▶ _Task_
Please print the data that follows, keeping every line exact.

(Stored items)
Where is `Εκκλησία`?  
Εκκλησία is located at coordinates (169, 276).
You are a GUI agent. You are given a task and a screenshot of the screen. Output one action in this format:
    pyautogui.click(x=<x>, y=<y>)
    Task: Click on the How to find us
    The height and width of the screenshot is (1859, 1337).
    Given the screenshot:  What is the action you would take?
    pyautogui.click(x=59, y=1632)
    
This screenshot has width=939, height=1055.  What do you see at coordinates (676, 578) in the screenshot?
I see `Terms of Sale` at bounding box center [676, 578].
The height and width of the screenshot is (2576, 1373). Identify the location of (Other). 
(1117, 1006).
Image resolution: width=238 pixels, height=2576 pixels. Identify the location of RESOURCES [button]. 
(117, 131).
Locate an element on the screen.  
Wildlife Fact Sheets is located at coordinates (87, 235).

▶ _Output for this task_
Where is `Εκκλησία`?  
Εκκλησία is located at coordinates (169, 276).
You are a GUI agent. You are given a task and a screenshot of the screen. Output one action in this format:
    pyautogui.click(x=<x>, y=<y>)
    Task: Click on the How to find us
    The height and width of the screenshot is (1859, 1337).
    Given the screenshot:  What is the action you would take?
    pyautogui.click(x=59, y=1632)
    
This screenshot has width=939, height=1055.  What do you see at coordinates (676, 578) in the screenshot?
I see `Terms of Sale` at bounding box center [676, 578].
The height and width of the screenshot is (2576, 1373). Identify the location of (Other). 
(1117, 1006).
Image resolution: width=238 pixels, height=2576 pixels. Identify the location of RESOURCES [button]. 
(117, 131).
Locate an element on the screen.  
Wildlife Fact Sheets is located at coordinates (87, 235).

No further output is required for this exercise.